QPS研究所、仏マイアスペースと小型ロケットの打上げで基本合意 SAR衛星コンステレーション構築加速

株式会社QPS研究所(福岡市)は、フランスの宇宙企業マイアスペース(MaiaSpace)社と、小型ロケットによる衛星打上げサービスの利用に関する基本合意を締結した。2029年以降、QPS研究所が展開する小型SAR衛星「QPS-SAR」の打上げに、マイアスペースの再使用可能な小型ロケット「Maia」を活用する。

QPS研究所は、2005年に福岡で創業した宇宙開発ベンチャー。九州大学で培われた小型人工衛星開発の技術をベースに、合成開口レーダー(SAR)を搭載した小型衛星「QPS-SAR」の開発・製造・運用を手がける。SARは雲や噴煙を透過し、昼夜や天候を問わず地表を観測できる技術で、同社は北部九州を中心とする全国25社以上のパートナー企業とともに衛星の開発・量産体制を築いてきた。現在は36機を超える衛星による大規模なコンステレーション(衛星群)の構築を進め、地球上のあらゆる地点を準リアルタイムで観測するサービスの実現を目指している。
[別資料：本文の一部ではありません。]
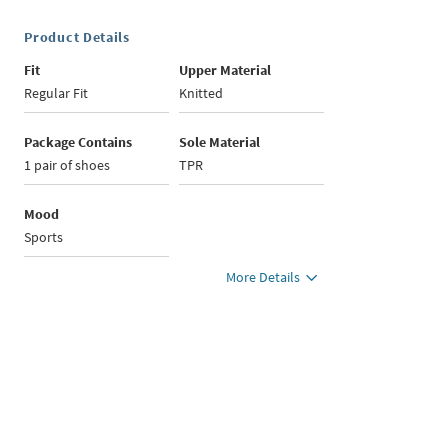
Product Details
Fit
Upper Material
Regular Fit
Knitted
Package Contains
Sole Material
1 pair of shoes
TPR
Mood
Sports
More Details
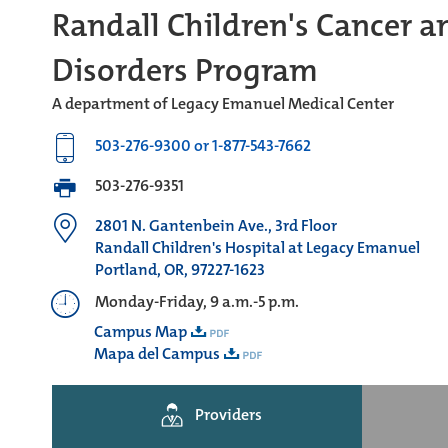
Randall Children's Cancer a
Disorders Program
A department of Legacy Emanuel Medical Center
503-276-9300 or 1-877-543-7662
503-276-9351
2801 N. Gantenbein Ave., 3rd Floor
Randall Children's Hospital at Legacy Emanuel
Portland, OR, 97227-1623
Monday-Friday, 9 a.m.-5 p.m.
Campus Map
Mapa del Campus
Providers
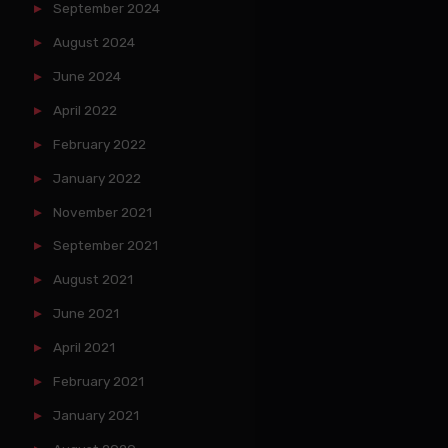
September 2024
August 2024
June 2024
April 2022
February 2022
January 2022
November 2021
September 2021
August 2021
June 2021
April 2021
February 2021
January 2021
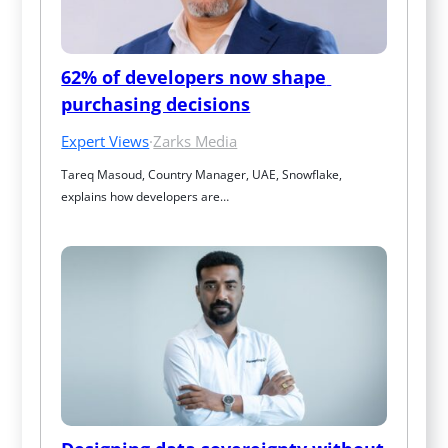
62% of developers now shape 
purchasing decisions
Expert Views
·
Zarks Media
Tareq Masoud, Country Manager, UAE, Snowflake, 
explains how developers are…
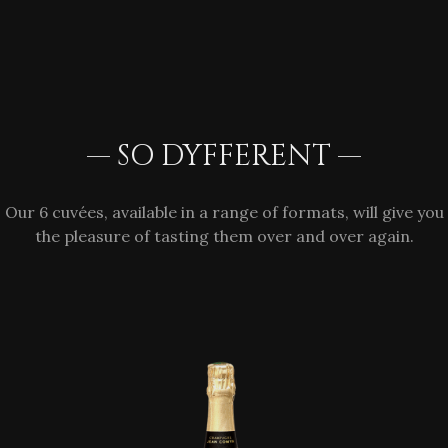
— SO DYFFERENT —
Our 6 cuvées, available in a range of formats, will give you
the pleasure of tasting them over and over again.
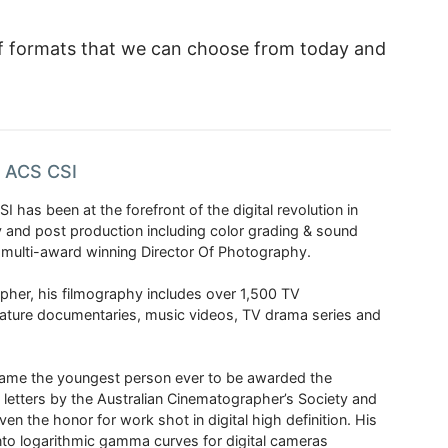
 of formats that we can choose from today and
n ACS CSI
I has been at the forefront of the digital revolution in
and post production including color grading & sound
 multi-award winning Director Of Photography.
her, his filmography includes over 1,500 TV
ature documentaries, music videos, TV drama series and
came the youngest person ever to be awarded the
 letters by the Australian Cinematographer’s Society and
iven the honor for work shot in digital high definition. His
into logarithmic gamma curves for digital cameras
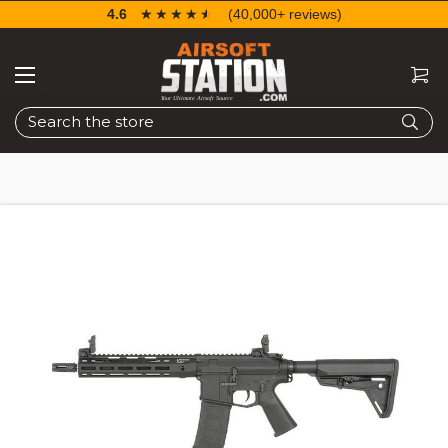
4.6
☆☆☆☆☆
★★★★★
(40,000+ reviews)
Search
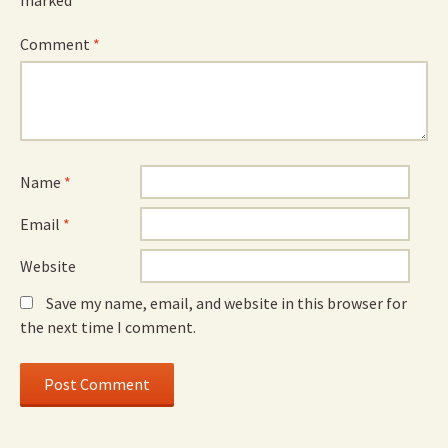
marked
*
Comment
*
Name
*
Email
*
Website
Save my name, email, and website in this browser for
the next time I comment.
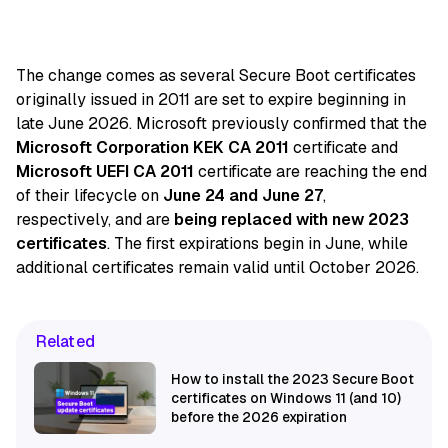
The change comes as several Secure Boot certificates
originally issued in 2011 are set to expire beginning in
late June 2026. Microsoft previously confirmed that the
Microsoft Corporation KEK CA 2011
certificate and
Microsoft UEFI CA 2011
certificate are reaching the end
of their lifecycle on
June 24 and June 27
,
respectively, and are
being replaced with new 2023
certificates
. The first expirations begin in June, while
additional certificates remain valid until October 2026.
Related
How to install the 2023 Secure Boot
certificates on Windows 11 (and 10)
before the 2026 expiration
今回の合意では、2029年以降、専用打上げや相乗り打上げ、補助ペイロードといった複数の打上げ形態と、複数の軌道への投入に対応する。Maiaは、親会社である欧州の宇宙大手アリアングループのもとで開発が進む、欧州初の再使用型・環境配慮型の小型ロケット。液体酸素と液化バイオメタンを推進剤に用い、最大4,000kgを低軌道へ投入できる。オプションのキックステージ「Colibri」を組み合わせることで、単独衛星の打上げから複数軌道への衛星群の構築・補充まで、幅広いミッションに対応する。役割分担として、QPS研究所が衛星の開発・製造・運用を、マイアスペースがロケットの設計・製造・販売・運用を担う。

QPS研究所にとって、コンステレーションの拡張を加速するには、信頼できる打上げパートナーの確保が課題となっていた。同社の大西俊輔CEOは、拡大するQPS-SARデータの需要に応えるために計画を36機超へと拡張したとしたうえで、「柔軟性の高い軌道選択が可能になることで、私たちの衛星コンステレーション構築が力強く加速し、衛星ラインアップの拡充にもつながる」とコメントしている。多様な打上げ機会を確保することで、衛星をより迅速かつ効率的に配置し、準リアルタイム観測を世界規模のインフラへと発展させる狙いだ。

一方のマイアスペースは、今回の契約を、世界の衛星市場における自社の商業展開が着実に進んでいることを示すものと位置づける。同社のYohann Leroy CEOは、再使用型と使い切り型の構成に「Colibri」を加えたモジュール性を強みに、「2030年代初頭までに年間約20回の打上げを実現し、低軌道向け打上げ市場における世界的なリーディングカンパニーとなることを目指す」と述べた。拡大する小型衛星の打上げ需要を背景に、日欧の宇宙企業による今回の連携が、準リアルタイムの地球観測サービスの確立に向けた動きとして注目される。